§ **Your goal**
Go through the entries below and collect each line with the string "průhledná" in it.

§ **Records for the task**
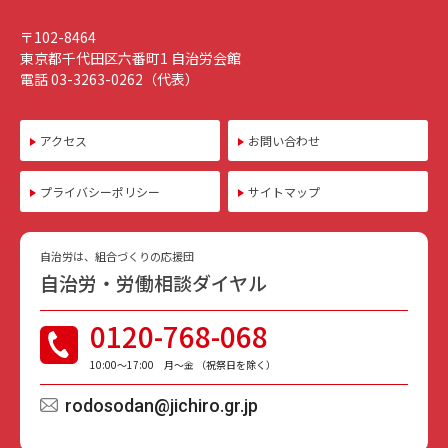
〒102-8464
東京都千代田区六番町1 自治労会館
電話 03-3263-0262（代表）
アクセス
お問い合わせ
プライバシーポリシー
サイトマップ
自治労は、組合づくりの応援団
自治労・労働相談ダイヤル
0120-768-068
10:00〜17:00 月〜金 （祝祭日を除く）
rodosodan@jichiro.gr.jp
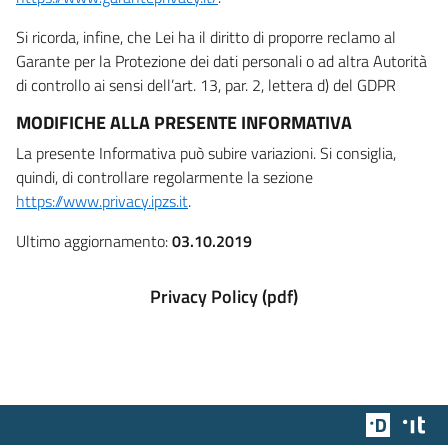
Si ricorda, infine, che Lei ha il diritto di proporre reclamo al
Garante per la Protezione dei dati personali o ad altra Autorità
di controllo ai sensi dell’art. 13, par. 2, lettera d) del GDPR
MODIFICHE ALLA PRESENTE INFORMATIVA
La presente Informativa può subire variazioni. Si consiglia,
quindi, di controllare regolarmente la sezione
https://www.privacy.ipzs.it
.
Ultimo aggiornamento:
03.10.2019
Privacy Policy (pdf)
Team Dig
Des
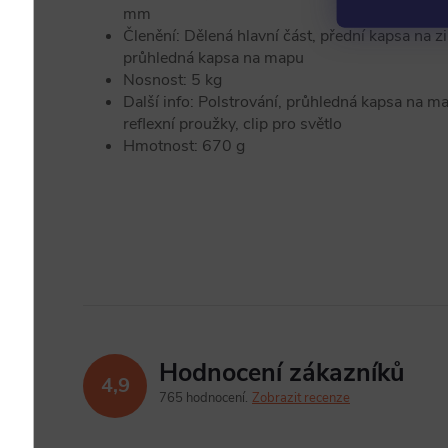
mm
Členění: Dělená hlavní část, přední kapsa na zi
průhledná kapsa na mapu
Nosnost: 5 kg
Další info: Polstrování, průhledná kapsa na m
reflexní proužky, clip pro světlo
Hmotnost: 670 g
Hodnocení zákazníků
4,9
765 hodnocení
Zobrazit recenze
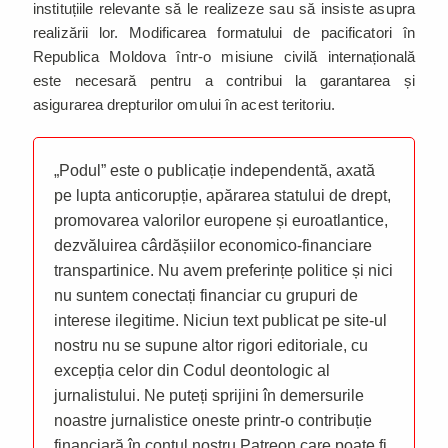
instituțiile relevante să le realizeze sau să insiste asupra
realizării lor. Modificarea formatului de pacificatori în
Republica Moldova într-o misiune civilă internațională
este necesară pentru a contribui la garantarea și
asigurarea drepturilor omului în acest teritoriu.
„Podul” este o publicație independentă, axată
pe lupta anticorupție, apărarea statului de drept,
promovarea valorilor europene și euroatlantice,
dezvăluirea cârdășiilor economico-financiare
transpartinice. Nu avem preferințe politice și nici
nu suntem conectați financiar cu grupuri de
interese ilegitime. Niciun text publicat pe site-ul
nostru nu se supune altor rigori editoriale, cu
excepția celor din Codul deontologic al
jurnalistului. Ne puteți sprijini în demersurile
noastre jurnalistice oneste printr-o contribuție
financiară în contul nostru Patreon care poate fi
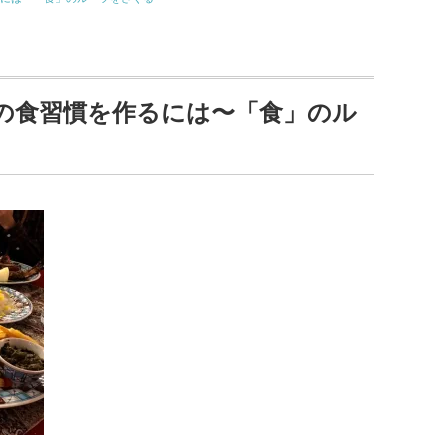
の食習慣を作るには〜「食」のル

§ **Task solution**
průhledná kapsa na mapu
Další info: Polstrování, průhledná kapsa na m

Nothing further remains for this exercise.